士郎が自分自身を大切にしてくれることに対する喜びと、そのせいで味わうことになる寂しさ。
なんとももどかしいものだ。
「……はぁ」
一同、同時にため息。セイバーは除くが。
「………ふむ、成る程。存分に楽しめた。褒めてつかわすぞ」
それまでテレビにかじりついて離れなかったギルガメッシュが、なにやら偉そうなことをほざきながら立ち上がった。うんっとひと伸び。
凛はギルガメッシュが先日士郎に、なんだか最近やることが庶民じみてきたな、言われて激しく憤慨していたのを思い出す。
立派な庶民よねぇ、どう見ても。
「そういえば、貴方何見てたの?」
思ったことは口に出さない。士郎のような間抜けではない。
ギルガメッシュが食い入るように見ていたのは、時間帯から言ってドラマか何かだろうか。
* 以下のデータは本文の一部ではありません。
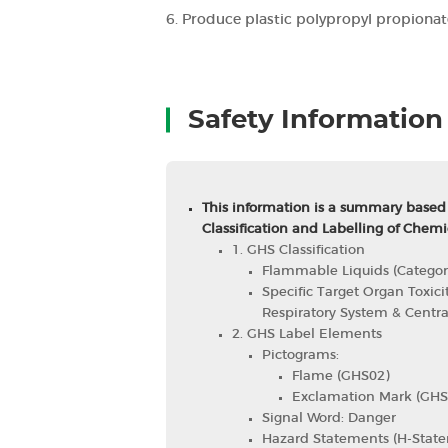
6. Produce plastic polypropyl propionat
Safety Information
This information is a summary based
Classification and Labelling of Chemi
1. GHS Classification
Flammable Liquids (Categor
Specific Target Organ Toxici
Respiratory System & Centr
2. GHS Label Elements
Pictograms:
Flame (GHS02)
Exclamation Mark (GHS
Signal Word: Danger
Hazard Statements (H-State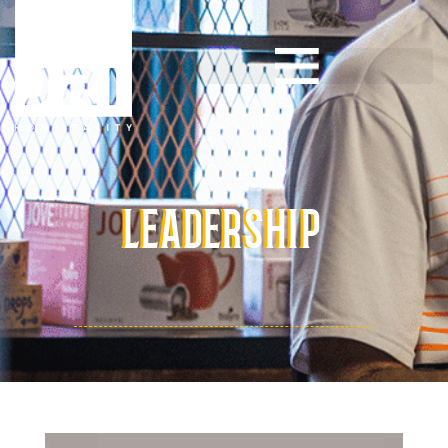
LEADERSHIP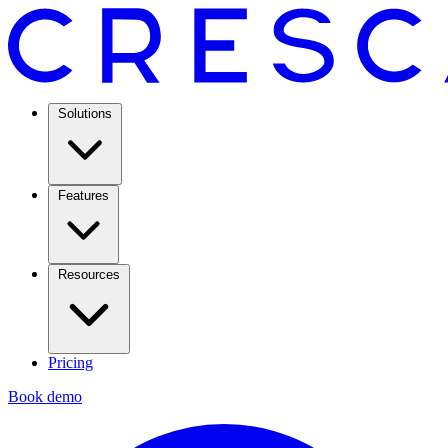
Solutions
Features
Resources
Pricing
Book demo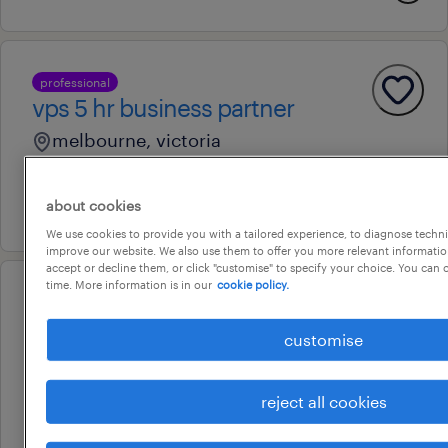
professional
vps 5 hr business partner
melbourne, victoria
permanent
about cookies
29 july 2026
We use cookies to provide you with a tailored experience, to diagnose techni
improve our website. We also use them to offer you more relevant information
accept or decline them, or click "customise" to specify your choice. You can
time. More information is in our
cookie policy.
professional
stakeholder engagement lead
customise
footscray, victoria
contract
reject all cookies
au$ 850 - au$ 950 per day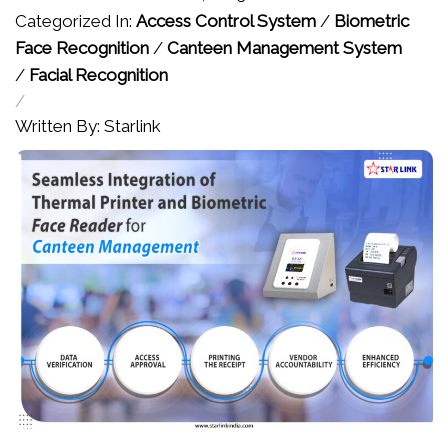
Categorized In:
Access Control System
/
Biometric
Face Recognition
/
Canteen Management System
/
Facial Recognition
/
Written By: Starlink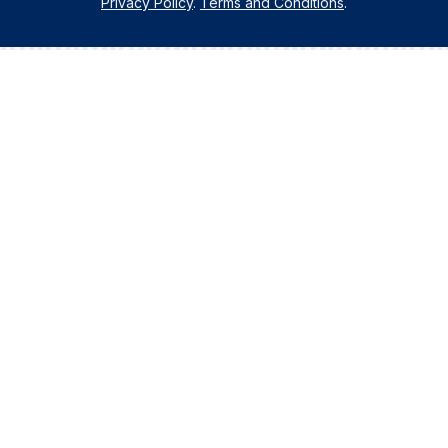
Privacy Policy
.
Terms and Conditions
.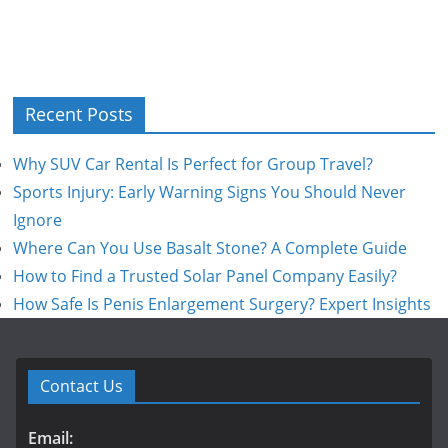
Recent Posts
Why SUV Car Rental Is Perfect for Group Travel?
Sports Injury: Early Warning Signs You Should Never
Ignore
Where Can You Use Basalt Stone? A Complete Guide
How to Find a Trusted Solar Panel Company Easily?
How Safe Is Penis Enlargement Surgery? Expert Insights
Contact Us
Email:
だがそういうものに疎い凛としては、ギルガメッシュが何を見ていたのか分からなかった。
テレビが映しているのは、森の中を颯爽と走りぬける一台の車がビールは天然水で出来ていますかと缶が川を下って水虫はかいちゃいけないとわかっていてもかいてしまう。
ありふれた、つまらないコマーシャルだ。
「いや、主題までは知らん。我も偶々見かけた程度のものだからな」
「内容は? それなら言えるでしょ?」
「そうだな。説明するほどの内容ではないが………む、ふーむ」
いきなりなにやら考え出したギルガメッシュ。それを見て、ああまたか、と凛はため息をついた。
ギルガメッシュのいいんだか悪いんだかわからない趣向。敬遠は全力投球。
またいらんことを考え始めたようだ。
難しい顔のまま動かない。彼はさすが王というべきか、表情のコントロールがずば抜けて上手い。楽しいときには本当に楽しそうに笑っているし、それを隠したいときはそれを全く気付けなくさせるほどに隠し通す。
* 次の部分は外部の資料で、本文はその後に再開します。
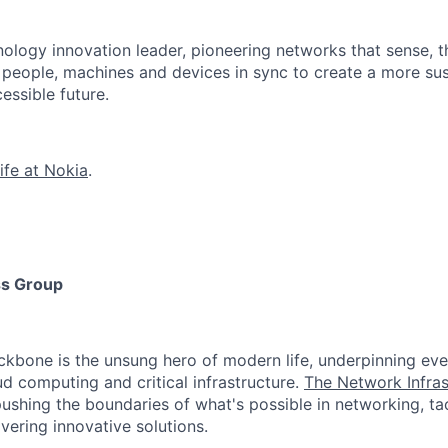
ology innovation leader, pioneering networks that sense, t
s people, machines and devices in sync to create a more sus
essible future.
ife at Nokia
.
ss Group
ackbone is the unsung hero of modern life, underpinning eve
ud computing and critical infrastructure.
The Network Infras
ushing the boundaries of what's possible in networking, ta
vering innovative solutions.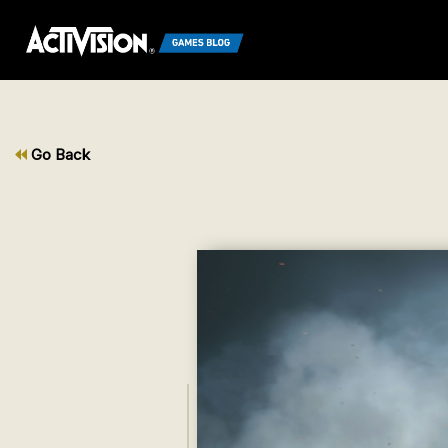
Go Back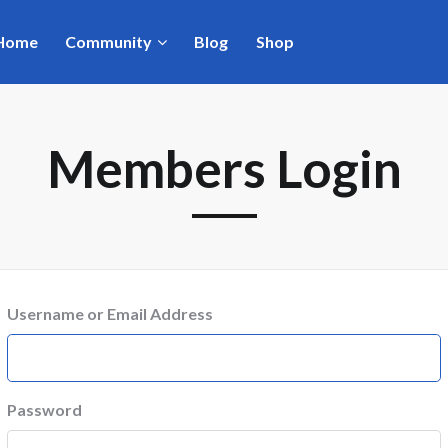
Home
Community
Blog
Shop
Members Login
Username or Email Address
Password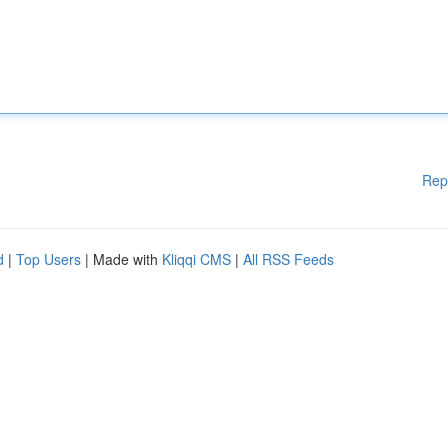
Rep
d
|
Top Users
| Made with
Kliqqi CMS
|
All RSS Feeds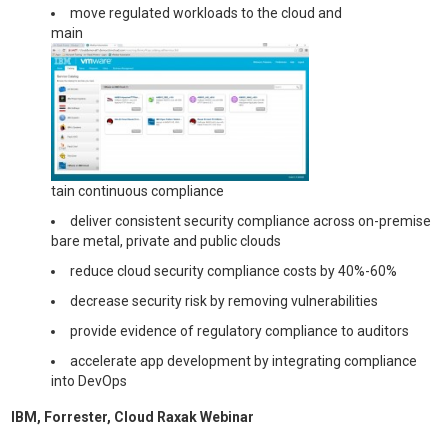
move regulated workloads to the cloud and
main
tain continuous compliance
deliver consistent security compliance across on-premise
bare metal, private and public clouds
reduce cloud security compliance costs by 40%-60%
decrease security risk by removing vulnerabilities
provide evidence of regulatory compliance to auditors
accelerate app development by integrating compliance
into DevOps
IBM, Forrester, Cloud Raxak Webinar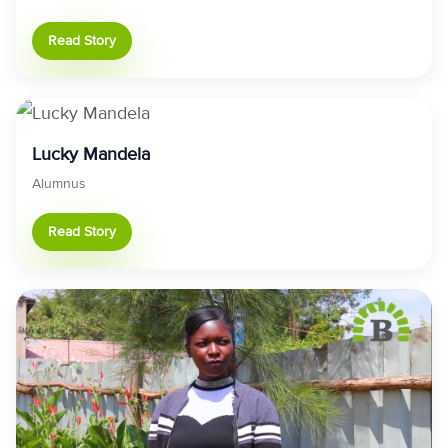
Read Story
Lucky Mandela
Alumnus
Read Story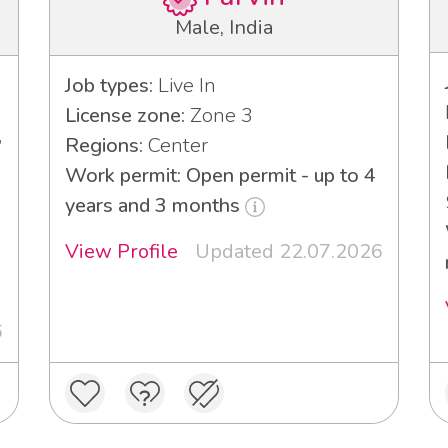
Male, India
Job types:
Live In
License zone:
Zone 3
,
Regions:
Center
Work permit: Open permit - up to 4
years and 3 months
View Profile
Updated 22.07.2026
3
6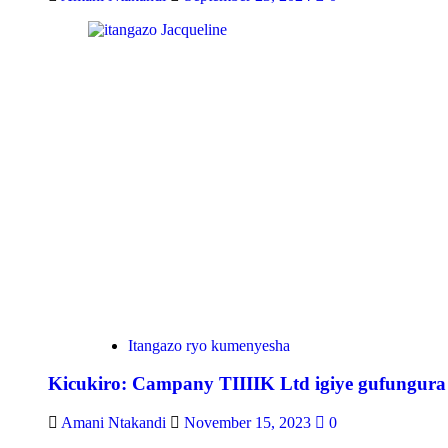
Itangazo ryo kumenyesha
Kicukiro: Campany TIIIIK Ltd igiye gufungura
Amani Ntakandi
November 15, 2023
0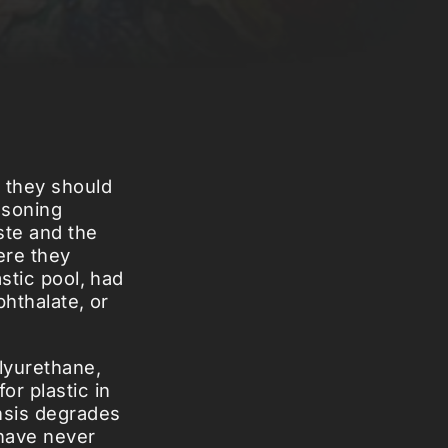
t they should
easoning
ste and the
ere they
astic pool, had
phthalate, or
olyurethane,
or plastic in
ensis degrades
have never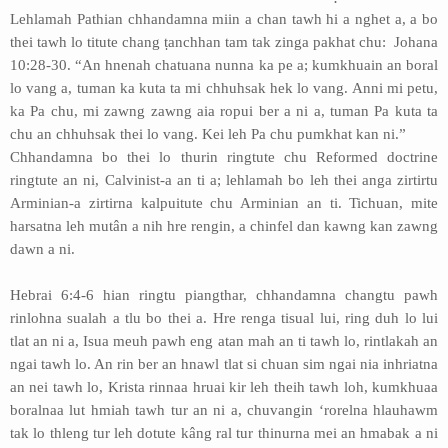
Lehlamah Pathian chhandamna miin a chan tawh hi a nghet a, a bo
thei tawh lo titute chang ṭanchhan tam tak zinga pakhat chu: Johana
10:28-30. “An hnenah chatuana nunna ka pe a; kumkhuain an boral
lo vang a, tuman ka kuta ta mi chhuhsak hek lo vang. Anni mi petu,
ka Pa chu, mi zawng zawng aia ropui ber a ni a, tuman Pa kuta ta
chu an chhuhsak thei lo vang. Kei leh Pa chu pumkhat kan ni.”
Chhandamna bo thei lo thurin ringtute chu Reformed doctrine
ringtute an ni, Calvinist-a an ti a; lehlamah bo leh thei anga zirtirtu
Arminian-a zirtirna kalpuitute chu Arminian an ti. Tichuan, mite
harsatna leh mutân a nih hre rengin, a chinfel dan kawng kan zawng
dawn a ni.
Hebrai 6:4-6 hian ringtu piangthar, chhandamna changtu pawh
rinlohna sualah a tlu bo thei a. Hre renga tisual lui, ring duh lo lui
tlat an ni a, Isua meuh pawh eng atan mah an ti tawh lo, rintlakah an
ngai tawh lo. An rin ber an hnawl tlat si chuan sim ngai nia inhriatna
an nei tawh lo, Krista rinnaa hruai kir leh theih tawh loh, kumkhuaa
boralnaa lut hmiah tawh tur an ni a, chuvangin ‘rorelna hlauhawm
tak lo thleng tur leh dotute kâng ral tur thinurna mei an hmabak a ni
士郎も自分のサーヴァントを少しは見習えばいいのに。いや、やっぱり楽しみが減るからいいや。
「……ふむ、さすが我だ」
どうやら考えがまとまったらしい。顔に浮かんでいるその笑みが実に楽しそうなこと。
「で、今度はどんな悪戯を思い浮かんだのかしら?」
「存外だな、そのように言われるとは。……まぁいい。それはともかく御前等、注目! ほら我に注目! こら無視して出て行こうとするなそこ注目!!」
こそこそと出て行こうとする皆の衆をちょっと必死になりながら集めて、テーブルに座らせた。
「で、今度はどんな悪戯を思い浮かんだんですか?」
「姉妹揃って同じことを言うな。悪戯などではない。むしろ御前等のためになることだといっても過言ではない」
「へー。どんな?」
かなりやる気なさそうに座る皆を前にし、ギルガメッシュは悠然と言い放った。
「断食だ」
「「「──はぁ?」」」
衛宮家のおしょくじ
「断食、ですか?」
「うむ、そうだ」
「断食って言うと、日が昇っている間は飲食物を一切口にしないって言うあれ?」
「あぁ。さらに言えば夜取る食事も出来る限り質素なものにしようと思っている」
「えー、それはちょっと辛いんじゃない?」
「あぁ、イリヤは外れるだろう。恐らくシロウがそれを許さん」
「でも何でまたいきなり断食なんて……」
「どうせ、さっきまで見てたドラマが断食する話だったんでしょ?」
「その通りだな。しかしドラマなるものは初めて見たが、ああも楽しめる上に興味深いものだとは思わなかったぞ」
一人乗り気なギルガメッシュに、否定的な四人娘。一方、一人沈黙を保っていた──と言うよりは凄まじい衝撃を受けたように硬直していたセイバーは、
「な、何をいきなり言い出すんですか!!」
咆哮と共に帰ってきた。
「断食だなんて私は絶対反対です! えぇそのような非人道的なことが許されるわけがない! ギルガメッシュ、貴方は人として間違っている!」
「あぁ分かった分かった。分かったから少し黙ってこっちへ来いセイバー」
耳をふさぎながらセイバーの腕を取って、台所まで連れ込む。
「一応言っておくが、御前の反論は予測済みなのだぞ? 不毛だと思うのだが、話し合いを始めるのか?」
「当然です! 貴方が何を言い出すのかは知りませんが、私はそれに決して挫けない!」
「ほう、いい覚悟だ」
ギルガメッシュはニヤリと笑った。
「でだ。我も別に考えなしであのような事を言い出したわけではない。この断食は、遠まわしにはなるがシロウの負担を軽くすることに繋がるのだぞ?」
「シロウの、ですか?」
シロウと聞いて早速牙を収めるセイバー。この時点で結果が見えていると思うが。
「そうだ。つい先日の話なのだが、奴が家計簿をつけていてな。わざわざ夜中にだ。不審に思った我は奴が眠りについた後それを読んでみたのだがな……」
ここで意味深に言葉を切った。その眼は、この先を話していいものか、と危惧するような色が伺えた。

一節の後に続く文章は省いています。